Question concerning typed literals in SPARQL from Jeremy Carroll on 2005-11-30 (public-rdf-dawg@w3.org from October to December 2005)

From: Jeremy Carroll <jjc@hpl.hp.com>
Date: Wed, 30 Nov 2005 15:58:17 +0000
To: public-rdf-dawg@w3.org
CC: SWBPD <public-swbp-wg@w3.org>
Message-ID: <438DCC19.2080607@hpl.hp.com>
This question concerns your document:
http://www.w3.org/TR/2005/WD-rdf-sparql-query-20051123/

In SWBPD WG, we have been discussing the semantics of typed literals.

In particular, we are trying to decide between the three possibilities 
outlined in:

http://www.w3.org/TR/2005/WD-swbp-xsch-datatypes-20050427/#sec-values

The third of these (True Values) has not received any support.

The second solution, based around XPath eq, is motivated to try and give 
a smoother experience to end users who may find data for which the 
choices between say xsd:double and xsd:decimal have not been consistent.

Advocates of the first solution (Primitive Equality), which treats 
xsd:decimal and xsd:double as disjoint, have argued that the same end 
user functionality can be achieved by combining the first solution with 
SPARQL.

The purpose of this e-mail is to confirm that line of argument with you.

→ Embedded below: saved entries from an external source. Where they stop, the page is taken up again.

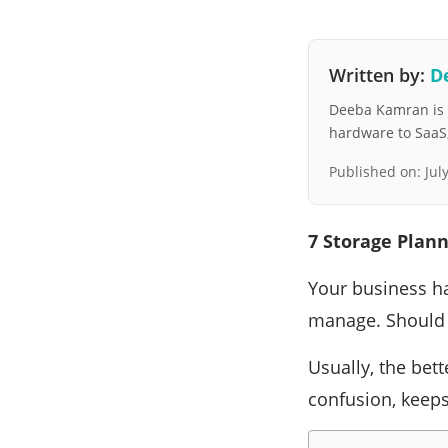
Written by:
D
Deeba Kamran is a
hardware to SaaS, 
Published on:
Jul
7 Storage Plann
Your business ha
manage. Should 
Usually, the bett
confusion, keeps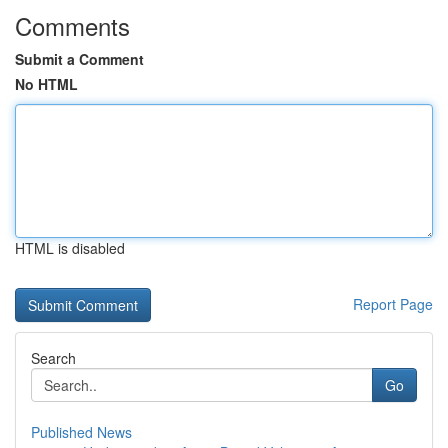
Comments
Submit a Comment
No HTML
HTML is disabled
Report Page
Search
Go
Published News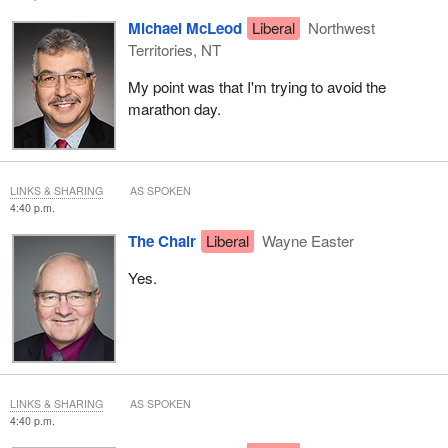
Michael McLeod
Liberal
Northwest
Territories, NT
My point was that I'm trying to avoid the
marathon day.
LINKS & SHARING
AS SPOKEN
4:40 p.m.
The Chair
Liberal
Wayne Easter
Yes.
LINKS & SHARING
AS SPOKEN
4:40 p.m.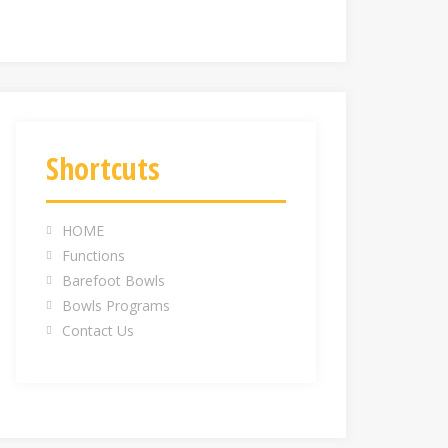
Shortcuts
HOME
Functions
Barefoot Bowls
Bowls Programs
Contact Us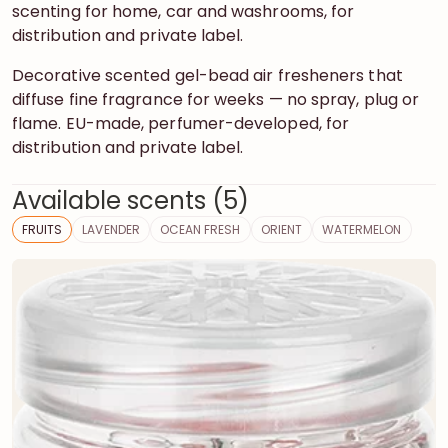
scenting for home, car and washrooms, for
distribution and private label.
Decorative scented gel-bead air fresheners that
diffuse fine fragrance for weeks — no spray, plug or
flame. EU-made, perfumer-developed, for
distribution and private label.
Available scents (5)
FRUITS
LAVENDER
OCEAN FRESH
ORIENT
WATERMELON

In this first solution (Primitive Equality) equality of typed literals 
is determined by comparing literals using their primitive base type, and 
treating all primitive base types as different.
In this
"1.3"^^xsd:float
"1.3"^^xsd:double
"1.3"^^xsd:decimal
"1"^^xsd:float
"1"^^xsd:double
"1"^^xsd:decimal
all have different values.

My understanding is that SPARQL does not specify whether the store being 
queried is required or not to treat two literals with the same value but 
different syntactic form as the same or different.
If we have two stores A and B where A compares literals syntactically, 
but B compares literal by value, and the value comparisons are done with 
the Primitive Equality semantics described as above, then my 
understanding is that the following results would hold.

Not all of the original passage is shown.